Tar sands oil production is draining the Peace and Athabasca rivers, poisoning the air and water, pushing First Nations off their land, and being run by workers living in prison-like camps full of drug addiction and high suicide rates.  Set to be the largest industrial project on the planet, it runs 365 days of the year on largely coal-based energy.  And this you will never really comprehend unless you visit: every thirty seconds or so you hear what sounds like a gunshot.  This is to keep birds from landing in the lake-size poisonous tailing ponds.  Apparently it doesn’t really work, but it certainly drives the workers insane.  Honestly, it feels like a war zone.
So why does this insanity prevail?  The simple answer is that a few very powerful individuals are making billions in profits able to convince regular people that without the tar sands they will be poor and jobless. Dissenters are silenced. Yet, tar sands constitute just 2 percent of Canada’s GDP.
Thankfully there is a clear path out of this hell.
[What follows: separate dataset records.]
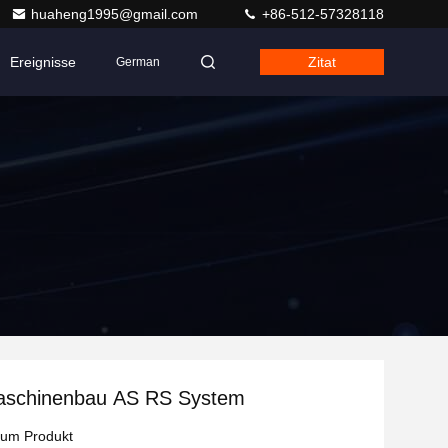
huaheng1995@gmail.com
+86-512-57328118
Ereignisse
Zitat
German
schinenbau AS RS System
zum Produkt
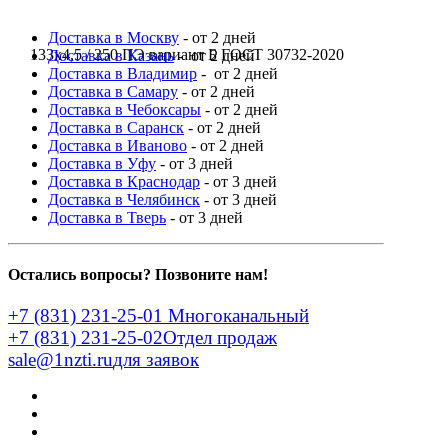
Доставка в Москву
- от 2 дней
133x4,5 / 250 ПЭ вариант Б ГОСТ 30732-2020
Доставка в Казань
- от 2 дней
Доставка в Владимир
- от 2 дней
Доставка в Самару
- от 2 дней
Доставка в Чебоксары
- от 2 дней
Доставка в Саранск
- от 2 дней
Доставка в Иваново
- от 2 дней
Доставка в Уфу
- от 3 дней
Доставка в Краснодар
- от 3 дней
Доставка в Челябинск
- от 3 дней
Доставка в Тверь
- от 3 дней
Остались вопросы? Позвоните нам!
+7 (831) 231-25-01
Многоканальный
+7 (831) 231-25-02
Отдел продаж
sale@1nzti.ru
для заявок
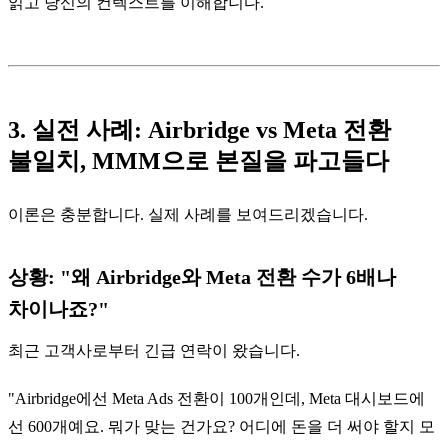
읽고 당신의 컨텍스트를 이해합니다.
3. 실전 사례: Airbridge vs Meta 전환
불일치, MMM으로 본질을 파고들다
이론은 충분합니다. 실제 사례를 보여드리겠습니다.
상황: "왜 Airbridge와 Meta 전환 수가 6배나
차이나죠?"
최근 고객사로부터 긴급 연락이 왔습니다.
"Airbridge에선 Meta Ads 전환이 100개인데, Meta 대시보드에
선 600개예요. 뭐가 맞는 건가요? 어디에 돈을 더 써야 할지 모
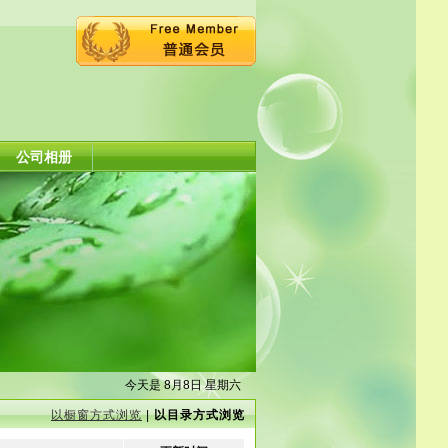
公司相册
今天是 8月8日 星期六
以橱窗方式浏览
|
以目录方式浏览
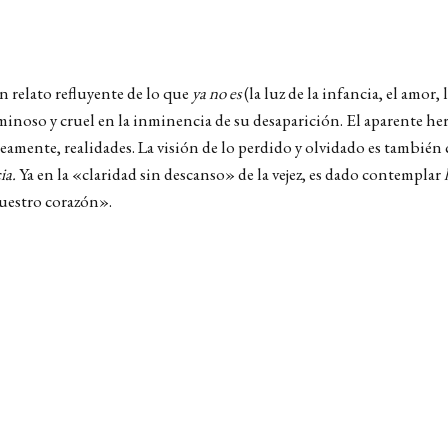
 relato refluyente de lo que
ya no es
(la luz de la infancia, el amor, 
minoso y cruel en la inminencia de su desaparición. El aparente her
nte, realidades. La visión de lo perdido y olvidado es también c
cia.
Ya en la «claridad sin descanso» de la vejez, es dado contemplar
uestro corazón».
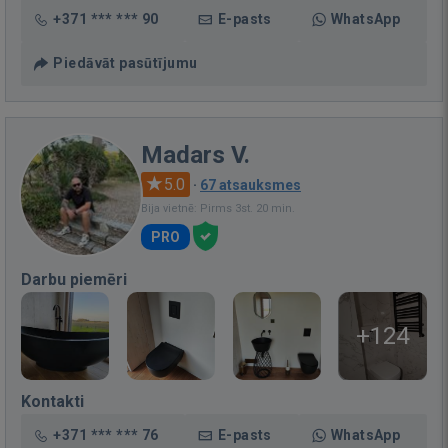
+371 *** *** 90
E-pasts
WhatsApp
Piedāvāt pasūtījumu
Madars V.
5.0
·
67 atsauksmes
Bija vietnē: Pirms 3st. 20 min.
PRO
Darbu piemēri
+124
Kontakti
+371 *** *** 76
E-pasts
WhatsApp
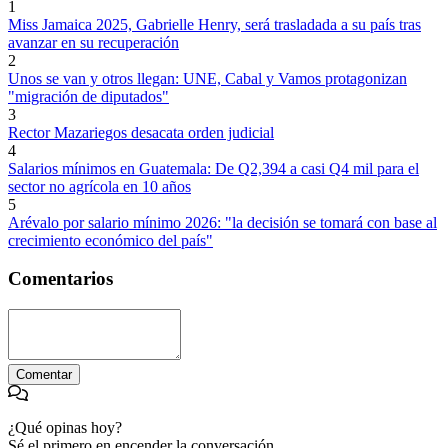
1
Miss Jamaica 2025, Gabrielle Henry, será trasladada a su país tras
avanzar en su recuperación
2
Unos se van y otros llegan: UNE, Cabal y Vamos protagonizan
"migración de diputados"
3
Rector Mazariegos desacata orden judicial
4
Salarios mínimos en Guatemala: De Q2,394 a casi Q4 mil para el
sector no agrícola en 10 años
5
Arévalo por salario mínimo 2026: "la decisión se tomará con base al
crecimiento económico del país"
Comentarios
Comentar
¿Qué opinas hoy?
Sé el primero en encender la conversación.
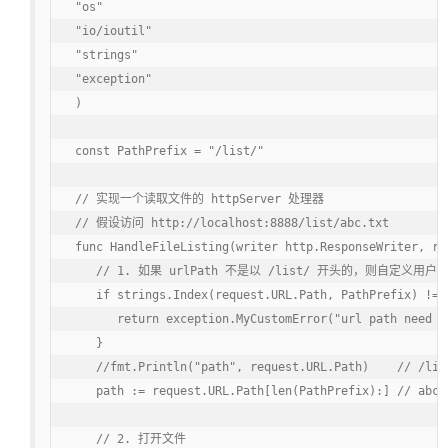
"os"

"io/ioutil"

"strings"

"exception"

)

const PathPrefix = "/list/"

// 实现一个读取文件的 httpServer 处理器

// 假设访问 http://localhost:8888/list/abc.txt

func HandleFileListing(writer http.ResponseWriter, re
   // 1. 如果 urlPath 不是以 /list/ 开头的，则自定义用户错
   if strings.Index(request.URL.Path, PathPrefix) != 0
      return exception.MyCustomError("url path need st
   }

   //fmt.Println("path", request.URL.Path)    // /list
   path := request.URL.Path[len(PathPrefix):] // a
   // 2. 打开文件
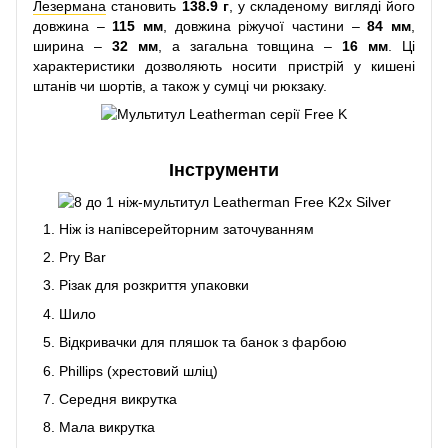
Лезермана
становить
138.9 г
, у складеному вигляді його
довжина –
115 мм
, довжина ріжучої частини –
84 мм
,
ширина –
32 мм
, а загальна товщина –
16 мм
. Ці
характеристики дозволяють носити пристрій у кишені
штанів чи шортів, а також у сумці чи рюкзаку.
Інструменти
Ніж із напівсерейторним заточуванням
Pry Bar
Різак для розкриття упаковки
Шило
Відкривачки для пляшок та банок з фарбою
Phillips (хрестовий шліц)
Середня викрутка
Мала викрутка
Renewable energy can provide the energy we need, without frying the planet. 
First, lets start with coal. We can close the highly polluting coal plants just as Alberta’s new Premierhas suggested
Doctors are pointing out that closing coal plants would provide enormous health benefits for Albertans and millions in savings from reduced health care costs. The rapid advance of electric vehicles means we could soon be running our transit system and private vehicles on clean electricity rather than dirty oil. Experts have plotted out how Alberta can be a leader on green energy. TheEnergy Revolution is happening now, and it’s creating good green jobs around the world.
In fact, renewable energy is now so mainstream that the banks are warning that you should join the revolution or be prepared to be left in the dust.  Ontario already has over 10,000 homes, schools and churches that operate as micro-solar power stations. In northern Alberta, Fort Chipewyan is leading the way on community-based solar power.
So, with this we start the long, long overdue move away from dirty, climate destroying fossil fuels.  Along with solar, Alberta is only using 1 percent of its wind energy potential, let alone geothermal.  Through these projects—in Alberta and across the country—we can generate thousands and thousands of jobs.  And we pay for this move by tackling the reckless spending for oil and gas: no less than 34 billion dollars of government subsidies goes to industry annually, according to the IMF.
We energize our future with renewables.  We get off of fossil fuels.  We save humanity.  How insane is that?